Adjunct faculty at Wells College in Aurora, New York took a big step toward unionizing last week. Organizers filed for an election with the National Labor Relations Board. At an election, adjuncts would vote “yes” or “no” to a union.
The move is the latest in a year full of union drives for adjuncts, who work under short-term contracts and, nationally, make notoriously low salaries. Wells is a tiny private school, with just over 500 students. Earlier this year, the much larger, also private, Ithaca College saw a successful adjunct union drive.
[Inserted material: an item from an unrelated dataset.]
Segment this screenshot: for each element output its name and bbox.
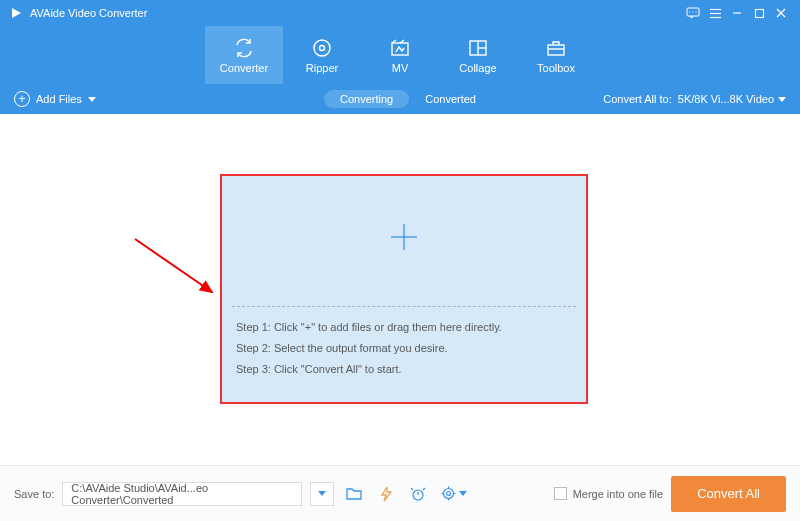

At two community colleges, adjuncts fought to separate their unions from full-time faculty.
“We wanted to make sure we had a voice for adjuncts at the college, and being accreted into the full-timers association wasn’t a move that we thought would insure that,” Tompkins Cortland instructor Robert Earle explained last summer.
Earle and other TC3 organizers resisted the college’s push for a combined unit. TC3 is still waiting for a state ruling on the separate unions, but Cayuga Community College adjuncts won the same fight in June.
Adjuncts at SUNY four-year schools are already unionized, but this month SUNY Oneonta organizers successfully pushed for a raise in starting pay. In past years, the SUNY professors’ union has not been able to negotiate a minimum starting adjunct salary. They’re headed into a new round of contract negotiations this spring.